Parallelise styling - Githubissues

lorenzwalthert commented 7 years ago

Functions like style_pkg() could be parallelised well, at least in principle - and speed up styling much.

For pre-commit hook, we should probably disable this.

Edit: a related issue is caching of results to the end of improving speed. See #320.

lorenzwalthert commented 6 years ago

Reference: #370.

krlmlr commented 6 years ago

Could be on by default, works for me except for the output of incomplete lines (to indicate progress). I think we can solve this by printing complete lines after completion in the multicore case.

We need to evaluate if it's worth to enable multiprocess on Windows.

Check if purrr::map() already supports parallel execution when implementing this: https://github.com/tidyverse/purrr/issues/121#issuecomment-371446577.

pat-s commented 5 years ago

Can you give me a heads-up on the current status here? I was planning to create a macro for tic (running on Travis CI for every build) that uses multicore support.

I guess no one knows when purrr will have a native integration so using furrr seems to be a good alternative right now?

lorenzwalthert commented 5 years ago

Yes, progress bars are an issue. We could first also implement a verbose argument as suggested in #375 and turn verbose off for multicore support.
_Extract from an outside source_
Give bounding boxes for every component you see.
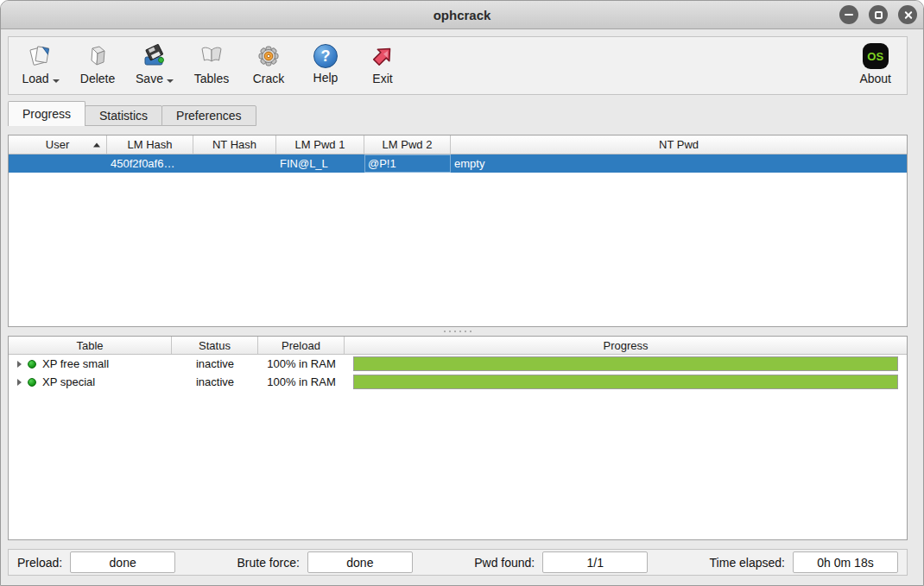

We need to evaluate if it's worth to enable multiprocess on Windows.

Why does the operating matter here and would you prefer future::multicore (forked process, not supported on Windows) over future::multisession?

Using furrr sounds like a good plan to me. The only thing I am not sure about is how to choose the strategy. Because in the help file, it says:

Please refrain from modifying the future strategy inside your packages / functions, i.e. do not call plan() in your code. Instead, leave the control on what backend to use to the end user. This idea is part of the core philosophy of the future framework - as a developer you can never know what future backends the user have access to. Moreover, by not making any assumptions about what backends are available, your code will also work automatically with any new backends developed after you wrote your code.

If you think it is necessary to modify the future strategy within a function, then make sure to undo the changes when exiting the function. This can be done using:

oplan <- plan() on.exit(plan(oplan), add = TRUE) [...]

So not calling plan in styler code would mean that the user has to call it if he wants to turn on parallel processing, right? Is that the preferred option I guess?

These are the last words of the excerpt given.